The Ohr HaChaim’s explanation of the concept of the eishes yafas to’ar, the gorgeous captive, is that she is not physically gorgeous, but spiritually extraordinary. Now, I know what you’re thinking: “Yeah, sure, spiritually.” But if you begin to consider the conditions under which biblical Jewish war took place and the type of people who were sent to battle, the explanation of the Ohr HaChaim suddenly seems to make a lot of sense.

The die-hards will toss out a Rashi, whom, in an unusual moment of both simplicity and Jewish anomalism, quotes the Talmud in commenting here, “The Torah only provided a concession to the evil inclination.” However, even this perspective, though very different from that of the Ohr HaChaim, is not as simple as it seems.

The technical details behind the eishes yafas toar process involve bringing her home to Israel, running what amounts to an Arachim seminar for her over the course of a month on the basics of Judaism, giving her the space and time needed to undergo a full mourning process for her idolatrous heritage (including shaving her head and wearing torn clothing), and helping her gain complete independence and closure from her past.

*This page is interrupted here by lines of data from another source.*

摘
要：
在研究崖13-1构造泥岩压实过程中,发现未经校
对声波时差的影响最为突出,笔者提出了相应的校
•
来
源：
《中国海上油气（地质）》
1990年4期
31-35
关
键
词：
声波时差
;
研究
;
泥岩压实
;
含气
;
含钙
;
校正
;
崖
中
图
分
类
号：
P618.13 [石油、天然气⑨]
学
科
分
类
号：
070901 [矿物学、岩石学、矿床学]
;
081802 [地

She is changed from a foreign temptress sent out to distract weary soldiers in the heat of battle into a regular young woman missing her mom and dad and grappling with the big questions in life. This is a much more reasonable platform from which to make a decision about whether to marry her, yes?

Then, and only then, if the woman has decided that she wishes to convert to Judaism and still wants to marry this fellow, is the former soldier allowed to marry her as regular, full-fledged Jewish wife with all the privileges and obligations included therein. Does this strike you as a little different than the typical rape-and-pillage scenarios you might have had in mind before? Me, too.

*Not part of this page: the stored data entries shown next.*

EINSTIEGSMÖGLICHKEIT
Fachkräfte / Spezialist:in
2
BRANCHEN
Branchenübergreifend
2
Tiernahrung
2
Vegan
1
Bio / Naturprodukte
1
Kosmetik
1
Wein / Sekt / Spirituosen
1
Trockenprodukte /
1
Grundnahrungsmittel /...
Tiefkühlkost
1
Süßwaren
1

Now, I’m sorry, but western civilization has a lot to learn from Judaism about healthy marriages, polygamy notwithstanding. I’m not personally in favor of multiple spouses, but apparently well over 50% of the American population is, both men and women. Affairs are rampant. Almost 20% take place with brothers- or sisters-in-law. I mean, come on, people. How much more trailer park can it get?

Judaism has an entire corpus of laws directing spouses, both husbands and wives, to look straight into the eyes of the person they married and say, with every move they make, “I am here to make your dreams come true.” From the little things to the big things to the little-things-that-are-really-big-things, Torah choreographs a dance of emotional, spiritual, and physical intimacy so graceful and sweet that it truly puts all other cultures and systems to shame.

The epicenter of the Beis HaMikdash, the kodesh hakodashim (holy of holies), was called the bedroom. Our holiest book is Shir HaShirim (The Song of Songs), a metaphor for the love story between the Almighty and His chosen people couched in the heated romance between ardent paramours. “Ma tovu ohalecha Yaacov, mishkenosecha Yisrael, how wonderful are your homes, Israel.” Marriage and family are what Judaism is all about.

Marriage with more than one wife? I don’t get it, but I am not supposed to. That kind of multiple commitment does not apply to our generation and has not applied for the past several hundred years. How and why did it work during biblical times? Beats me. What I do know, however, was that it did work. Because Torah Judaism was never a society of slavering monkeys. It was always, and continues to be, about working on one’s character and behavior in order to become the most loving, refined, terrific person one can be.

That’s really what Parashas Ki Setzei is all about. It deals with hot topics, but it does deal with them. It doesn’t delineate the practices of a backwater ancient cult. It delineates how to remain refined and God-conscious even under the most compromised of circumstances. After all, war isn’t exactly the way you want to live your life.

But if you have to fight, at least make sure that you are fighting for the winning team. I’ll bet on Team HaKadosh Baruch Hu every time.